Your objective: Give back exactly the lines of the data below, starting with the line that has "pintura, bem como diminuir a porosidade do" and going on through the line that has "excelente resistência a".

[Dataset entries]

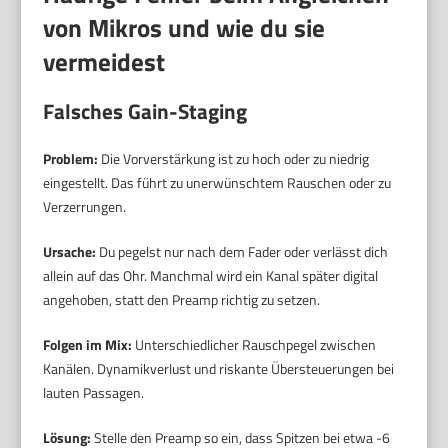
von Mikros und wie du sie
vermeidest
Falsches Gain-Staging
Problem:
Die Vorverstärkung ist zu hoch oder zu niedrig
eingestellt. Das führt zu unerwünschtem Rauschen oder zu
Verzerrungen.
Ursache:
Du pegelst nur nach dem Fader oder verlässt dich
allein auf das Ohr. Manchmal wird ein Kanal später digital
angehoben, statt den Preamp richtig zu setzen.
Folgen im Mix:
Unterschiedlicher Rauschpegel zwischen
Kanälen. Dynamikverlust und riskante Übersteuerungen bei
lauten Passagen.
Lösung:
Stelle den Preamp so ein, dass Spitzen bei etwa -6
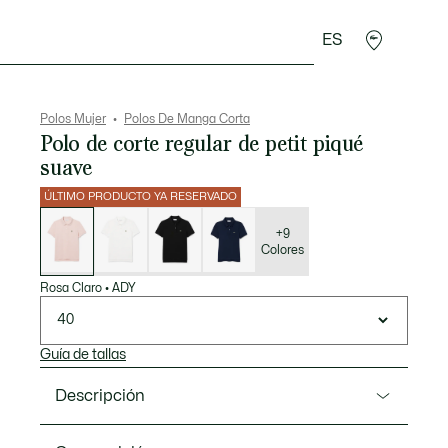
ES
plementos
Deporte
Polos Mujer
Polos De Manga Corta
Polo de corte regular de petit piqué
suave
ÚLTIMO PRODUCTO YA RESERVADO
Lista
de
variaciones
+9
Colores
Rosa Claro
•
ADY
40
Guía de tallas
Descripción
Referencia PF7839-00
...
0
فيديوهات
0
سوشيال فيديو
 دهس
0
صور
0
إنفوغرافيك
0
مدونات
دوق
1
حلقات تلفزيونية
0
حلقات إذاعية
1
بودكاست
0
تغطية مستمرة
==
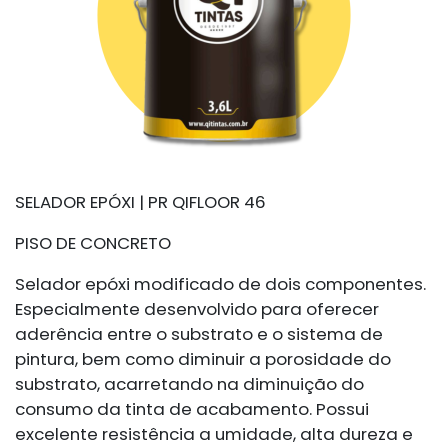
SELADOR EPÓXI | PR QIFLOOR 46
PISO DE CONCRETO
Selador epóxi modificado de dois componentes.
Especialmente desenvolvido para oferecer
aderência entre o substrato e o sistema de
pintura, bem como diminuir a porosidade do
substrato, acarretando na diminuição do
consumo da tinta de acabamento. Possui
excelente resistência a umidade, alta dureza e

Finished task:
pintura, bem como diminuir a porosidade do
substrato, acarretando na diminuição do
consumo da tinta de acabamento. Possui
excelente resistência a umidade, alta dureza e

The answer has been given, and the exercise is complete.